▶ EXERCISE INPUTS
:::

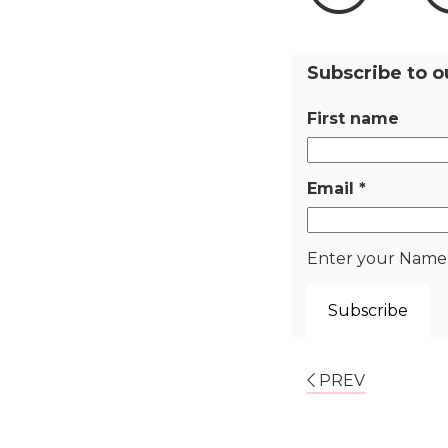
Subscribe to o
First name
Email
*
Enter your Name a
PREV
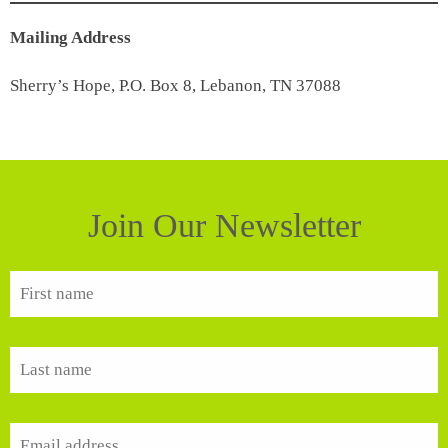
Mailing Address
Sherry’s Hope, P.O. Box 8, Lebanon, TN 37088
Join Our Newsletter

:::

With the pictures omitted, repeat the full set of records above exactly.

▶ ANSWER AREA
Subscribe to o
First name
Email
*
Enter your Name a
PREV
Mailing Address
Sherry’s Hope, P.O. Box 8, Lebanon, TN 37088
Join Our Newsletter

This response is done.